Indian tennis player and coach

Fazaluddin Syed (সৈয়দ ফজলউদ্দিন; born 18 October 1974) is a tennis coach and former professional tennis player from India. He has competed on the ATP tennis tour, achieving a Top 400 ranking in singles and Top 200 ranking in doubles. Fazal has represented India in Davis Cup between 1998 and 2001.

==Early life==
Fazal was born in Kolkata, India, and is the son of Syed Naeemuddin, who was one of India's prominent footballers.. Fazal ranked No. 1 as a junior (U-18) in India. He played collegiate tennis at Temple University and was ranked No. 1 in both singles and doubles.

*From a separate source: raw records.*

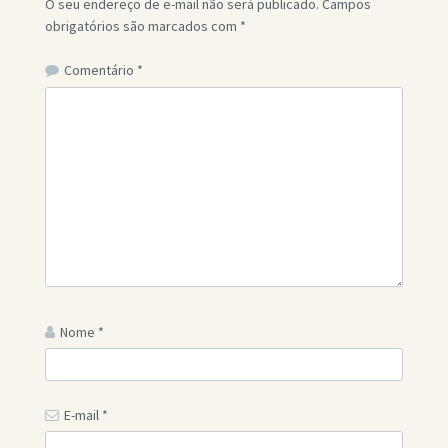
O seu endereço de e-mail não será publicado.
Campos
obrigatórios são marcados com
*
Comentário
*
Nome
*
E-mail
*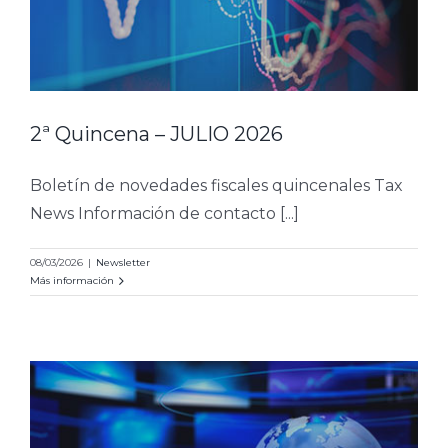
2ª Quincena – JULIO 2026
Boletín de novedades fiscales quincenales Tax
News Información de contacto [...]
08/03/2026
|
Newsletter
Más información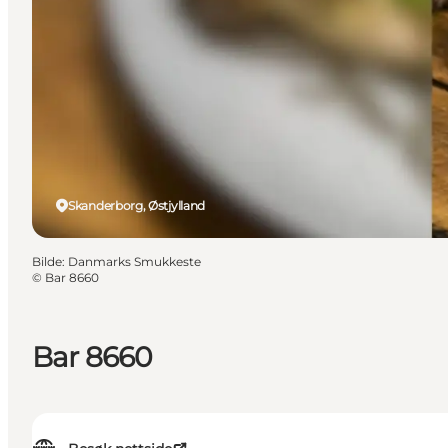
Skanderborg, Østjylland
Bilde
:
Danmarks Smukkeste
©
Bar 8660
Bar 8660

He was also elected captain of Men's Tennis at Temple University.

==Career==
Fazal achieved a Top 400 ranking in singles and Top 200 ranking in doubles. He represented India in the Davis Cup between 1998 and 2001. Fazal was the National grass court Champion of India in 2000. He was a bronze medalist at the 1998 Asian Games in Bangkok in 1998. Fazal earned No. 1 ranking as an Amateur by the USTA 1997–98. He won the 1997 USTA National clay court championships.

==Post-retirement==

After his retirement in 2002 he coached former world No. 1 doubles player Mahesh Bhupathi and Martin Damm (top 10 Doubles) on the 2005 US Open circuit. He coached Bhupathi on mixed double the same year. Fazal operates a Level 7 Tennis academy in Philadelphia. With Level 7 Tennis he has coached a possible future star in John Robertson, one of the brightest British tennis prospects.